Question
Given a collection of numbers, return all possible permutations.
For example,
[1,2,3] have the following permutations:
[1,2,3], [1,3,2], [2,1,3], [2,3,1], [3,1,2], and [3,2,1].
Stats
| Frequency | 4 |
| Difficulty | 3 |
| Adjusted Difficulty | 4 |
| Time to use | -------- |
Ratings/Color = 1(white) 2(lime) 3(yellow) 4/5(red)
Solution
This is a very classic question.
One solution is to recursively push elements into a list, until all elements are pushed. Make use of a ‘visited’ array.
Another solution is using 2 nested for-loops to keep adding next elements. Read this post:
Loop through the array, in each iteration, a new number is added to different locations of results of previous iteration. Start from an empty List.
Keep in mind: this type of permutation questions always requires insert/delete before/after a recursion.

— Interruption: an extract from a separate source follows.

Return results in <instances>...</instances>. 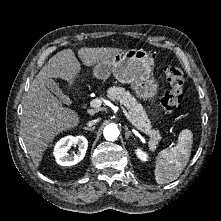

In case you are interested, there is a third solution, swap element method. It is also explained in the same post:
Swap each element with each element after it.
My code
Adding elements one by one (recommended)
public class Solution {
public List<List<Integer>> permute(int[] num) {
List<List<Integer>> ans = new ArrayList<List<Integer>>();
if (num == null || num.length == 0) {
return ans;
}
int len = num.length;
Arrays.sort(num);
helper(ans, new ArrayList<Integer>(), num, len, new boolean[len]);
return ans;
}
private void helper(List<List<Integer>> ans, List<Integer> path, int[] num, int len, boolean[] visited) {
if (path.size() == len) {
ans.add(new ArrayList<Integer>(path));
return;
}
for (int i = 0; i < len; i++) {
if (!visited[i]) {
path.add(num[i]);
visited[i] = true;
helper(ans, path, num, len, visited);
path.remove(path.size() - 1);
visited[i] = false;
}
}
}
}
The double nested for-loop method
public class Solution {
public ArrayList<ArrayList<Integer>> permute(int[] num) {
ArrayList<ArrayList<Integer>> result = new ArrayList<ArrayList<Integer>>();
//start from an empty list
result.add(new ArrayList<Integer>());
for (int i = 0; i < num.length; i++) {
//list of list in current iteration of the array num
ArrayList<ArrayList<Integer>> current = new ArrayList<ArrayList<Integer>>();
for (ArrayList<Integer> l : result) {
// # of locations to insert is largest index + 1
for (int j = 0; j < l.size()+1; j++) {
// + add num[i] to different locations
l.add(j, num[i]);
ArrayList<Integer> temp = new ArrayList<Integer>(l);
current.add(temp);
l.remove(j);
}
}
result = new ArrayList<ArrayList<Integer>>(current);
}
return result;
}
}
The swap element method
public class Solution {
public ArrayList<ArrayList<Integer>> permute(int[] num) {
ArrayList<ArrayList<Integer>> result = new ArrayList<ArrayList<Integer>>();
permute(num, 0, result);
return result;
}
void permute(int[] num, int start, ArrayList<ArrayList<Integer>> result) {
if (start >= num.length) {
ArrayList<Integer> item = convertArrayToList(num);
result.add(item);
}
for (int j = start; j <= num.length - 1; j++) {
swap(num, start, j);
permute(num, start + 1, result);
swap(num, start, j);
}
}
private ArrayList<Integer> convertArrayToList(int[] num) {
ArrayList<Integer> item = new ArrayList<Integer>();
for (int h = 0; h < num.length; h++) {
item.add(num[h]);
}
return item;
}
private void swap(int[] a, int i, int j) {
int temp = a[i];
a[i] = a[j];
a[j] = temp;
}
}